Prediction of Human Papillomavirus (HPV) Status in Oropharyngeal Squamous Cell Carcinoma Based on Radiomics and Machine Learning Algorithms: A Multi-Cohort Study
Background: Human Papillomavirus status has significant implications for prognostic evaluation and clinical decision-making for Oropharyngeal Squamous Cell Carcinoma patients. As a novel method, radiomics provides a possibility for non-invasive diagnosis. The aim of this study was to examine whether Computed Tomography (CT) radiomics and machine learning classifiers can effectively predict Human Papillomavirus types and be validated in external data in patients with Oropharyngeal Squamous Cell Carcinoma based on imaging data from multi-institutional and multi-national cohorts.

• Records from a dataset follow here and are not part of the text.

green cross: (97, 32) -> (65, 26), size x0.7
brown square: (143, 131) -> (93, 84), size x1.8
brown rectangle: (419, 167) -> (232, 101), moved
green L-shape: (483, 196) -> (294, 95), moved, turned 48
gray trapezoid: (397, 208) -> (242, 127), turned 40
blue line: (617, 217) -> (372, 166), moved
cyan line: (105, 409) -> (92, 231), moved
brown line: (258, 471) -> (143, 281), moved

Materials and methods: 651 patients from three multi-institutional and multi-national cohorts are collected in this retrospective study: OPC-Radiomics cohort (n=497), MAASTRO cohort (n=74), and SNPH cohort (n=80). OPC-Radiomics cohort was randomized into training cohort and validation cohort with a ratio of 2:1. MAASTRO cohort and SNPH cohort were used as independent external testing cohorts. 1316 quantitative features were extracted from the Computed Tomography images of primary tumors. After feature selection by using Logistic Regression and Recursive Feature Elimination algorithms, 10 different machine- learning classifiers were trained and compared in different cohorts.
Results: By comparing 10 kinds of machine-learning classifiers, we found that the best performance was achieved when using a Random Forest-based model, with the Area Under the Receiver Operating Characteristic (ROC) Curves(AUCs) of 0.97, 0.72, 0.63, and 0.78 in the training cohort, validation cohort, testing cohort 1 (MAASTRO cohort), and testing cohort 2 (SNPH cohort), respectively.
Conclusion: The Random Forest-based radiomics model was effective in differentiating Human Papillomavirus status of Oropharyngeal Squamous Cell Carcinoma in multi-national population, which provides the possibility for this non-invasive method to be widely applied in clinical practice.